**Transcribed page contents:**
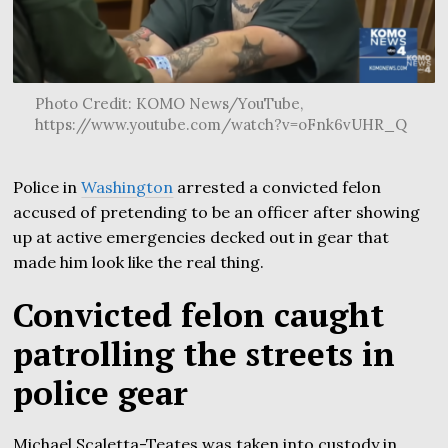
Photo Credit: KOMO News/YouTube,
https://www.youtube.com/watch?v=oFnk6vUHR_Q
Police in
Washington
arrested a convicted felon
accused of pretending to be an officer after showing
up at active emergencies decked out in gear that
made him look like the real thing.
Convicted felon caught
patrolling the streets in
police gear
Michael Scaletta-Teates was taken into custody in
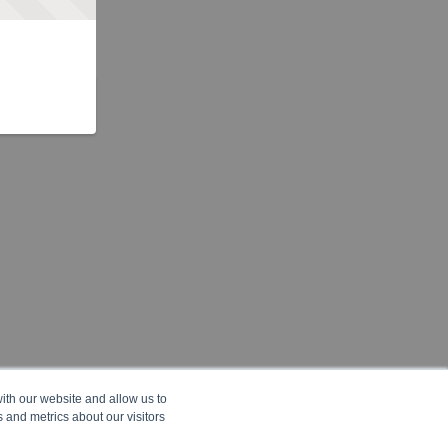
ith our website and allow us to
 and metrics about our visitors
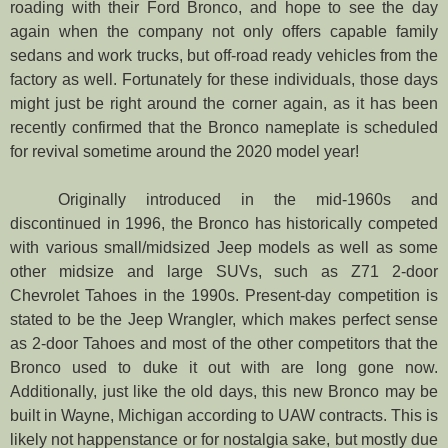
roading with their Ford Bronco, and hope to see the day
again when the company not only offers capable family
sedans and work trucks, but off-road ready vehicles from the
factory as well. Fortunately for these individuals, those days
might just be right around the corner again, as it has been
recently confirmed that the Bronco nameplate is scheduled
for revival sometime around the 2020 model year!
Originally introduced in the mid-1960s and
discontinued in 1996, the Bronco has historically competed
with various small/midsized Jeep models as well as some
other midsize and large SUVs, such as Z71 2-door
Chevrolet Tahoes in the 1990s. Present-day competition is
stated to be the Jeep Wrangler, which makes perfect sense
as 2-door Tahoes and most of the other competitors that the
Bronco used to duke it out with are long gone now.
Additionally, just like the old days, this new Bronco may be
built in Wayne, Michigan according to UAW contracts. This is
likely not happenstance or for nostalgia sake, but mostly due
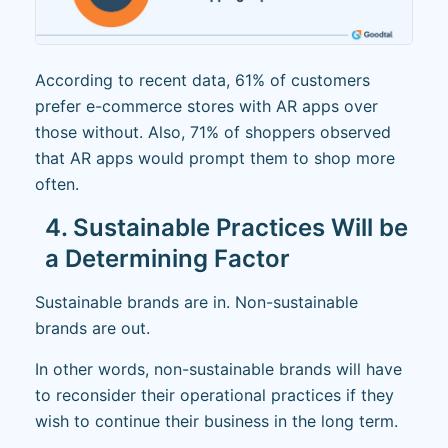
According to recent data, 61% of customers
prefer e-commerce stores with AR apps over
those without. Also, 71% of shoppers observed
that AR apps would prompt them to shop more
often.
4. Sustainable Practices Will be
a Determining Factor
Sustainable brands are in. Non-sustainable
brands are out.
In other words, non-sustainable brands will have
to reconsider their operational practices if they
wish to continue their business in the long term.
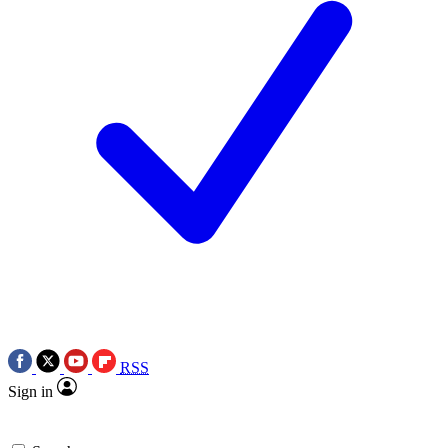
RSS
Sign in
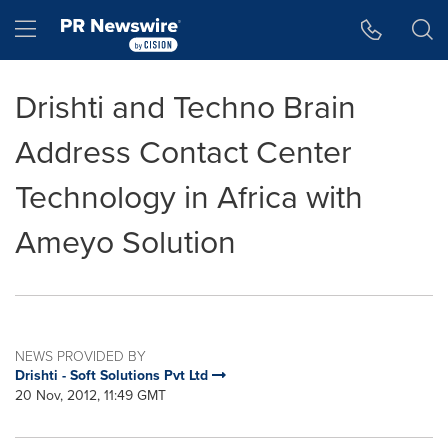
Accessibility Statement
Skip Navigation
Hamburger menu
Drishti and Techno Brain
Address Contact Center
Technology in Africa with
Ameyo Solution
NEWS PROVIDED BY
Drishti - Soft Solutions Pvt Ltd
20 Nov, 2012, 11:49 GMT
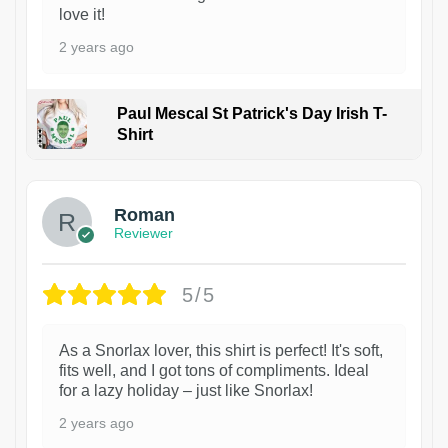
love it!
2 years ago
Paul Mescal St Patrick's Day Irish T-
Shirt
1
Roman
Reviewer
5/5
As a Snorlax lover, this shirt is perfect! It's soft,
fits well, and I got tons of compliments. Ideal
for a lazy holiday – just like Snorlax!
2 years ago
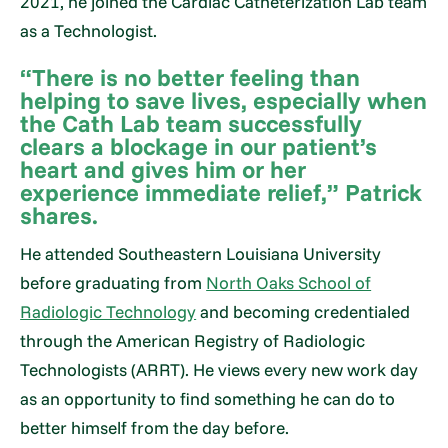
2021, he joined the Cardiac Catheterization Lab team
as a Technologist.
“There is no better feeling than
helping to save lives, especially when
the Cath Lab team successfully
clears a blockage in our patient’s
heart and gives him or her
experience immediate relief,” Patrick
shares.
He attended Southeastern Louisiana University
before graduating from
North Oaks School of
Radiologic Technology
and becoming credentialed
through the American Registry of Radiologic
Technologists (ARRT). He views every new work day
as an opportunity to find something he can do to
better himself from the day before.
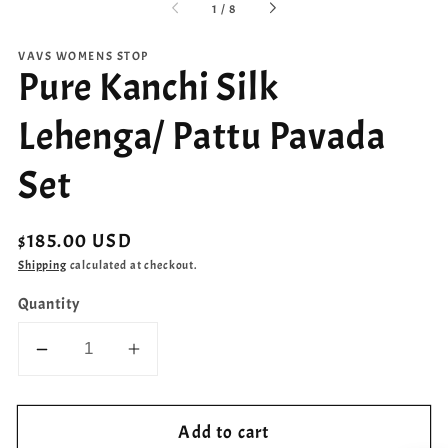
of
1
/
8
VAVS WOMENS STOP
Pure Kanchi Silk
Lehenga/ Pattu Pavada
Set
Regular
$185.00 USD
price
Shipping
calculated at checkout.
Quantity
Decrease
Increase
quantity
quantity
for
for
Add to cart
Pure
Pure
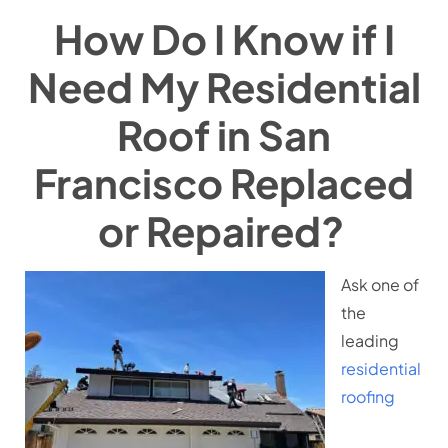
How Do I Know if I
Need My Residential
Roof in San
Francisco Replaced
or Repaired?
Ask one of
the
leading
residential
roofing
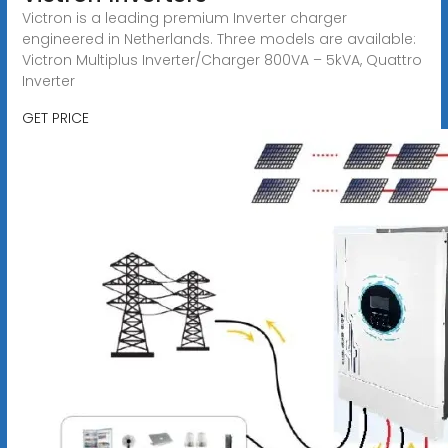
Victron is a leading premium Inverter charger
engineered in Netherlands. Three models are available:
Victron Multiplus Inverter/Charger 800VA – 5kVA, Quattro
Inverter
GET PRICE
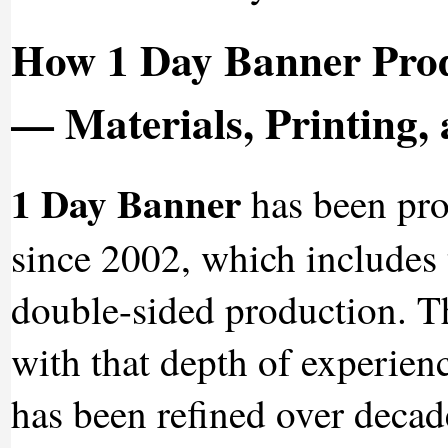
How 1 Day Banner Prod
— Materials, Printing, 
1 Day Banner
has been pro
since 2002, which includes 
double-sided production. Th
with that depth of experienc
has been refined over decad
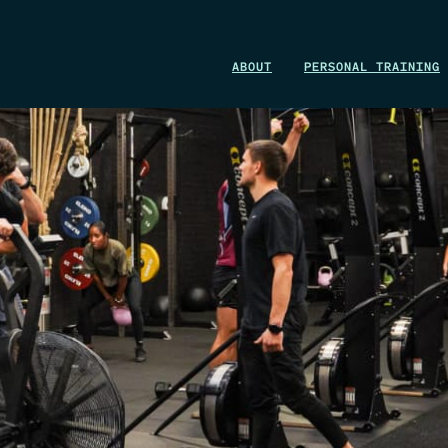
WIN A 1-MONTH FOUNDRY MEMBERSHIP
ABOUT
PERSONAL TRAINING
This could be your start. Don’t miss it.
ENTER NOW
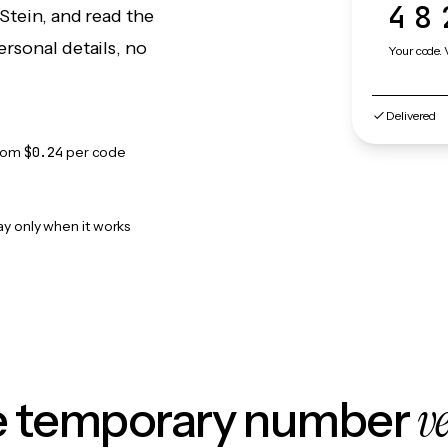
48
Stein, and read the
rsonal details, no
Your code. 
Delivered
rom
$0.24
per code
ay only when it works
v
le temporary number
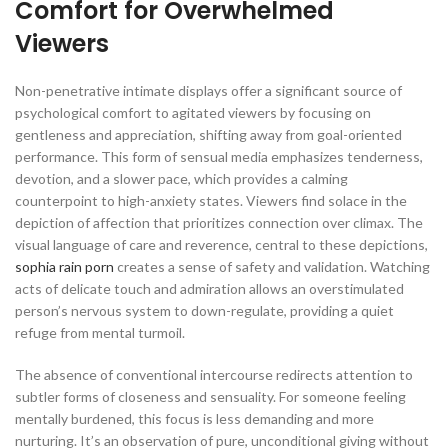
Comfort for Overwhelmed
Viewers
Non-penetrative intimate displays offer a significant source of
psychological comfort to agitated viewers by focusing on
gentleness and appreciation, shifting away from goal-oriented
performance. This form of sensual media emphasizes tenderness,
devotion, and a slower pace, which provides a calming
counterpoint to high-anxiety states. Viewers find solace in the
depiction of affection that prioritizes connection over climax. The
visual language of care and reverence, central to these depictions,
sophia rain porn
creates a sense of safety and validation. Watching
acts of delicate touch and admiration allows an overstimulated
person’s nervous system to down-regulate, providing a quiet
refuge from mental turmoil.
The absence of conventional intercourse redirects attention to
subtler forms of closeness and sensuality. For someone feeling
mentally burdened, this focus is less demanding and more
nurturing. It’s an observation of pure, unconditional giving without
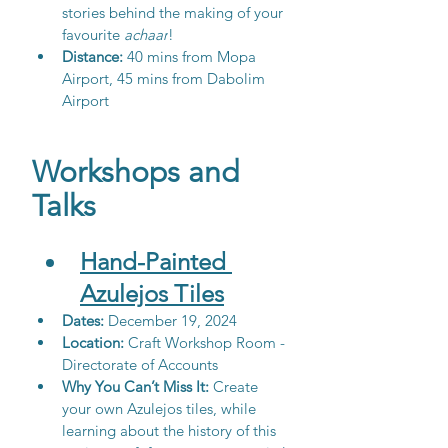
stories behind the making of your 
favourite 
achaar
!
Distance: 
40 mins from Mopa 
Airport, 45 mins from Dabolim 
Airport
Workshops and 
Talks
Hand-Painted 
Azulejos Tiles
Dates: 
December 19, 2024
Location:
 Craft Workshop Room - 
Directorate of Accounts
Why You Can’t Miss It:
 Create 
your own Azulejos tiles, while 
learning about the history of this 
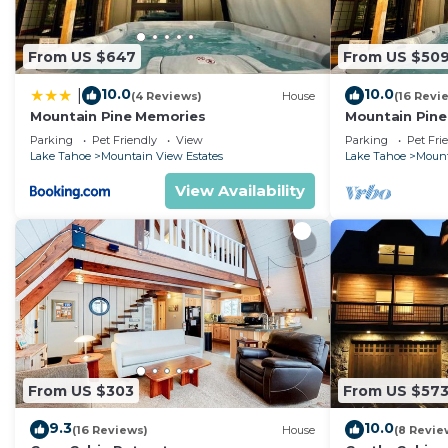
From US $647
From US $50
10.0
10.0
|
(4 Reviews)
House
(16 Revi
Mountain Pine Memories
Mountain Pine
tub + Fire pit
Parking
Pet Friendly
View
Parking
Pet Fri
Lake Tahoe
Mountain View Estates
Lake Tahoe
Mount
View Availability
From US $303
From US $57
9.3
10.0
(16 Reviews)
House
(8 Revie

**REQUIREMENT:** Repeat the lines exactly as they stand, from the opening line of the data through the line with "as 2-door Tahoes". Pictures stay out of the copy.

**EXERCISE ANSWER:**
Photo Credit: KOMO News/YouTube,
https://www.youtube.com/watch?v=oFnk6vUHR_Q
Police in
Washington
arrested a convicted felon
accused of pretending to be an officer after showing
up at active emergencies decked out in gear that
made him look like the real thing.
Convicted felon caught
patrolling the streets in
police gear
Michael Scaletta-Teates was taken into custody in
ith our website and allow us to
 and metrics about our visitors
roading with their Ford Bronco, and hope to see the day
again when the company not only offers capable family
sedans and work trucks, but off-road ready vehicles from the
factory as well. Fortunately for these individuals, those days
might just be right around the corner again, as it has been
recently confirmed that the Bronco nameplate is scheduled
for revival sometime around the 2020 model year!
Originally introduced in the mid-1960s and
discontinued in 1996, the Bronco has historically competed
with various small/midsized Jeep models as well as some
other midsize and large SUVs, such as Z71 2-door
Chevrolet Tahoes in the 1990s. Present-day competition is
stated to be the Jeep Wrangler, which makes perfect sense
as 2-door Tahoes and most of the other competitors that the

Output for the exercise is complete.